A user requests packets from stenographer by specifying them with a very simple query language. This language is a simple subset of BPF, and includes the primitives:

host 8.8.8.8          # Single IP address (hostnames not allowed)
net 1.0.0.0/8         # Network with CIDR
net 1.0.0.0 mask 255.255.255.0  # Network with mask
port 80               # Port number (UDP or TCP)
ip proto 6            # IP protocol number 6
icmp                  # equivalent to 'ip proto 1'
tcp                   # equivalent to 'ip proto 6'
udp                   # equivalent to 'ip proto 17'

# Stenographer-specific time additions:
before 2012-11-03T11:05:00Z      # Packets before a specific time (UTC)
after 2012-11-03T11:05:00-0700   # Packets after a specific time (with TZ)
before 45m ago        # Packets before a relative time
before 3h ago         # Packets after a relative time

Primitives can be combined with and/&& and with or/||, which have equal precendence and evaluate left-to-right. Parens can also be used to group.

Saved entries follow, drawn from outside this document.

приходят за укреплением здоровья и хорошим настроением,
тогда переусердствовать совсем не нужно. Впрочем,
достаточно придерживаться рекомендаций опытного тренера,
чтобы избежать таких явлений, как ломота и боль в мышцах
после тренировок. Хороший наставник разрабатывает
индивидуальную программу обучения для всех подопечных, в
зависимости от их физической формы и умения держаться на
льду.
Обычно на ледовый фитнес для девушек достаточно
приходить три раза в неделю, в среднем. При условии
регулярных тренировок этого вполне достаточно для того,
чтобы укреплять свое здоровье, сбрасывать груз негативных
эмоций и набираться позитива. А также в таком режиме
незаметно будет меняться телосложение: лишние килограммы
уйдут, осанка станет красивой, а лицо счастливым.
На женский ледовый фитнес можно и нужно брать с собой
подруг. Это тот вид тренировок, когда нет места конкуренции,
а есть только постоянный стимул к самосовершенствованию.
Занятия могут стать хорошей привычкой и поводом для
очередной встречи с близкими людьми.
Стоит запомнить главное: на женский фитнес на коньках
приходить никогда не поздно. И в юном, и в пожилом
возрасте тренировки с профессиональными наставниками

(udp and port 514) or (tcp and port 8080)

Stenoread CLI

The stenoread command line script automates pulling packets from Stenographer and presenting them in a usable format to analysts. It requests raw packets from stenographer, then runs them through tcpdump to provide a more full-featured formatting/filtering experience. The first argument to stenoread is a stenographer query (see 'Query Language' above). All other arguments are passed to tcpdump. For example:

# Request all packets from IP 1.2.3.4 port 6543, then do extra filtering by
# TCP flag, which typical stenographer does not support.
$ stenoread 'host 1.2.3.4 and port 6543' 'tcp[tcpflags] & tcp-push != 0'

# Request packets on port 8765, disabling IP resolution (-n) and showing
# link-level headers (-e) when printing them out.
$ stenoread 'port 8765' -n -e

# Request packets for any IPs in the range 1.1.1.0-1.1.1.255, writing them
# out to a local PCAP file so they can be opened in Wireshark.
$ stenoread 'net 1.1.1.0/24' -w /tmp/output_for_wireshark.pcap

Downloading

To download the source code, install Go locally, then run:

$ go get github.com/google/stenographer

Go will handle downloading and installing all Go libraries that stenographer depends on. To build stenotype, go into the stenotype directory and run make. You may need to install the following Ubuntu packages (or their equivalents on other Linux distros):

  • libaio-dev
  • libleveldb-dev
  • libsnappy-dev
  • g++
  • libcap2-bin
  • libseccomp-dev

Obligatory Fine Print

This is not an official Google product (experimental or otherwise), it is just code that happens to be owned by Google.

This code is not intended (or used) to watch Google's users. Its purpose is to increase security on our networks by augmenting our internal monitoring capabilities.